Would you reproduce every record exactly, leaving out the pictures?

(Dataset records)
***

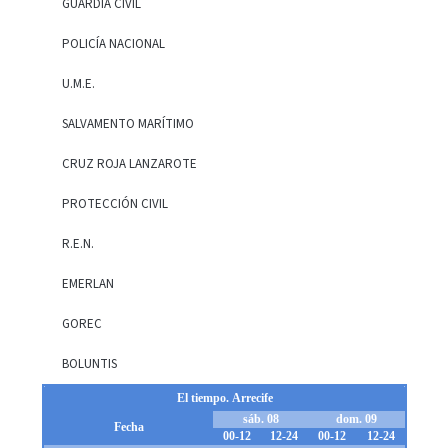
GUARDIA CIVIL
POLICÍA NACIONAL
U.M.E.
SALVAMENTO MARÍTIMO
CRUZ ROJA LANZAROTE
PROTECCIÓN CIVIL
R.E.N.
EMERLAN
GOREC
BOLUNTIS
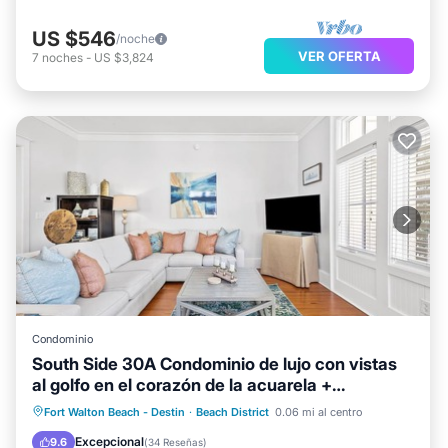
US $546
/noche
VER OFERTA
7
noches
-
US $3,824
Condominio
South Side 30A Condominio de lujo con vistas
al golfo en el corazón de la acuarela +
¡BICICLETAS GRATIS!
Frente al mar
Aparcamiento
Piscina
Fort Walton Beach - Destin
·
Beach District
0.06 mi al centro
Vista al mar
Excepcional
9.6
(
34 Reseñas
)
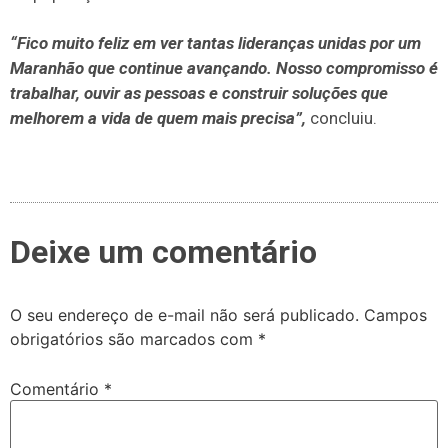
“Fico muito feliz em ver tantas lideranças unidas por um
Maranhão que continue avançando. Nosso compromisso é
trabalhar, ouvir as pessoas e construir soluções que
melhorem a vida de quem mais precisa”,
concluiu.
Deixe um comentário
O seu endereço de e-mail não será publicado.
Campos
obrigatórios são marcados com
*
Comentário
*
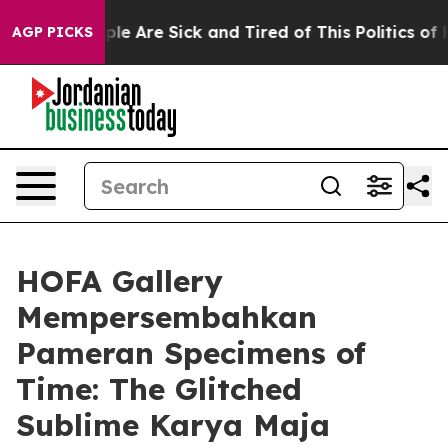
Win: “People Are Sick and Tired of This Politics of Ha
AGP PICKS
HOFA Gallery
Mempersembahkan
Pameran Specimens of
Time: The Glitched
Sublime Karya Maja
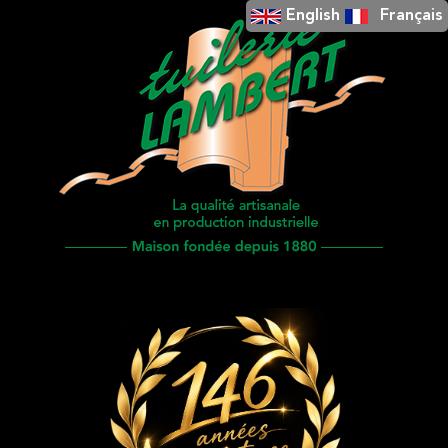
English
Français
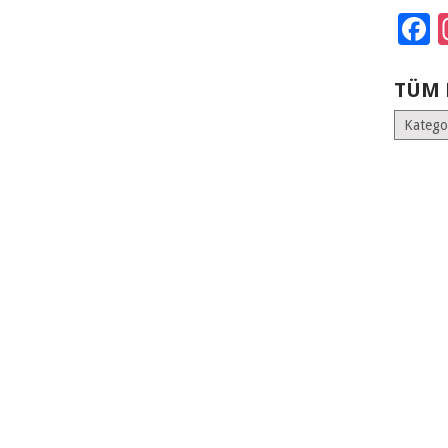
F
TÜM 
Tüm
Kategoril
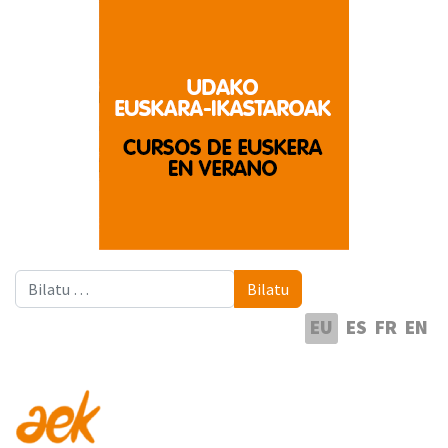
Bilatu
Bilatu
Hautatu hizkuntza
EU
ES
FR
EN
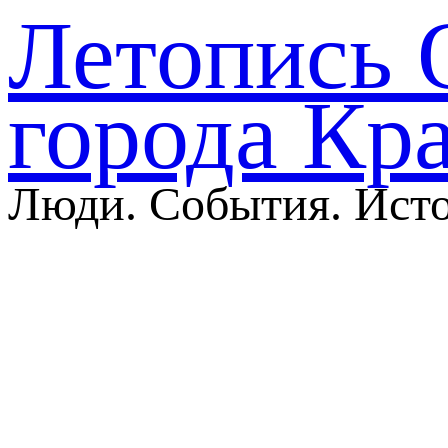
Летопись 
города Кр
Люди. События. Ист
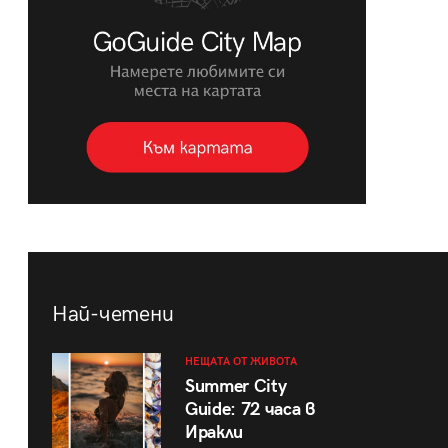
Най-четени
НЕЩАТА ОТ ЖИВОТА
Summer City
Guide: 72 часа в
Иракли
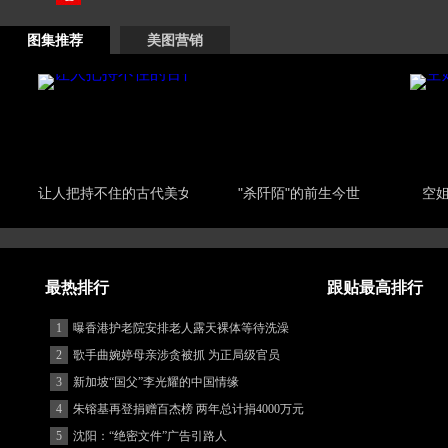
图集推荐
美图营销
让人把持不住的古代美女
"杀阡陌"的前生今世
空
最热排行
跟贴最高排行
1
曝香港护老院安排老人露天裸体等待洗澡
2
歌手曲婉婷母亲涉贪被抓 为正局级官员
3
新加坡“国父”李光耀的中国情缘
4
朱镕基再登捐赠百杰榜 两年总计捐4000万元
5
沈阳：“绝密文件”广告引路人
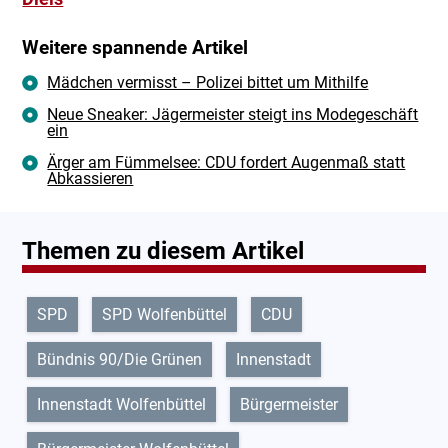
Weitere spannende Artikel
Mädchen vermisst – Polizei bittet um Mithilfe
Neue Sneaker: Jägermeister steigt ins Modegeschäft
ein
Ärger am Fümmelsee: CDU fordert Augenmaß statt
Abkassieren
Themen zu diesem Artikel
SPD
SPD Wolfenbüttel
CDU
Bündnis 90/Die Grünen
Innenstadt
Innenstadt Wolfenbüttel
Bürgermeister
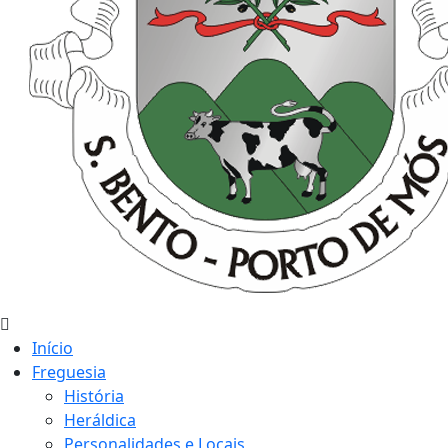
Início
Freguesia
História
Heráldica
Personalidades e Locais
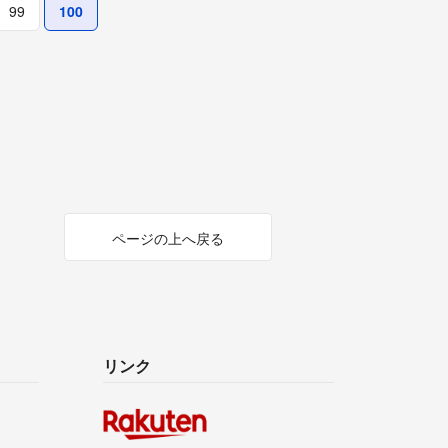
99
100
ページの上へ戻る
リンク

***

* [EXERCISE ANSWER]:
GUARDIA CIVIL
POLICÍA NACIONAL
U.M.E.
SALVAMENTO MARÍTIMO
CRUZ ROJA LANZAROTE
PROTECCIÓN CIVIL
R.E.N.
EMERLAN
GOREC
BOLUNTIS
US $546
/noche
VER OFERTA
7
noches
-
US $3,824
Condominio
South Side 30A Condominio de lujo con vistas
al golfo en el corazón de la acuarela +
¡BICICLETAS GRATIS!
Frente al mar
Aparcamiento
Piscina
Fort Walton Beach - Destin
·
Beach District
0.06 mi al centro
Vista al mar
Excepcional
9.6
(
34 Reseñas
)
“Fico muito feliz em ver tantas lideranças unidas por um
Maranhão que continue avançando. Nosso compromisso é
trabalhar, ouvir as pessoas e construir soluções que
melhorem a vida de quem mais precisa”,
concluiu.
Deixe um comentário
O seu endereço de e-mail não será publicado.
Campos
obrigatórios são marcados com
*
Comentário
*
Win: “People Are Sick and Tired of This Politics of Ha
AGP PICKS
HOFA Gallery
Mempersembahkan
Pameran Specimens of
Time: The Glitched
Sublime Karya Maja
English
Français
F
TÜM 
Tüm
Kategoril
Bilatu
Bilatu
Hautatu hizkuntza
EU
ES
FR
EN
Летопись 
города Кр
Люди. События. Ист
Най-четени
НЕЩАТА ОТ ЖИВОТА
Summer City
Guide: 72 часа в
Иракли
图集推荐
美图营销
让人把持不住的古代美女
"杀阡陌"的前生今世
空
最热排行
跟贴最高排行
1
曝香港护老院安排老人露天裸体等待洗澡
2
歌手曲婉婷母亲涉贪被抓 为正局级官员
3
新加坡“国父”李光耀的中国情缘
4
朱镕基再登捐赠百杰榜 两年总计捐4000万元
5
沈阳：“绝密文件”广告引路人
Weitere spannende Artikel
Mädchen vermisst – Polizei bittet um Mithilfe
Neue Sneaker: Jägermeister steigt ins Modegeschäft
ein
Ärger am Fümmelsee: CDU fordert Augenmaß statt
Abkassieren
Themen zu diesem Artikel
SPD
SPD Wolfenbüttel
CDU
Bündnis 90/Die Grünen
Innenstadt
Innenstadt Wolfenbüttel
Bürgermeister
Início
Freguesia
História
Heráldica
Personalidades e Locais
99
100
ページの上へ戻る
リンク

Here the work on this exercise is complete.